Exercise objective>
Return the data below unaltered, but strip out the pictures.

*** Opening Records to use ***

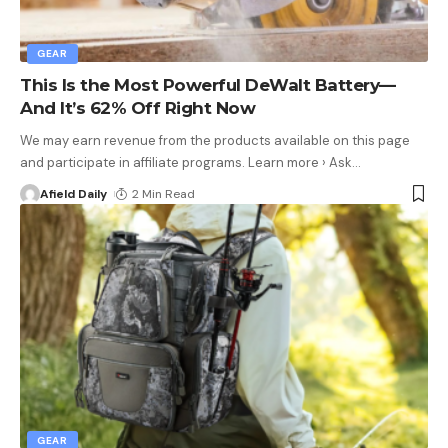
GEAR
This Is the Most Powerful DeWalt Battery—
And It’s 62% Off Right Now
We may earn revenue from the products available on this page
and participate in affiliate programs. Learn more › Ask
…
Afield Daily
2 Min Read
GEAR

*** Closing Records to use ***

Solution to this problem>
GEAR
This Is the Most Powerful DeWalt Battery—
And It’s 62% Off Right Now
We may earn revenue from the products available on this page
and participate in affiliate programs. Learn more › Ask
…
Afield Daily
2 Min Read
GEAR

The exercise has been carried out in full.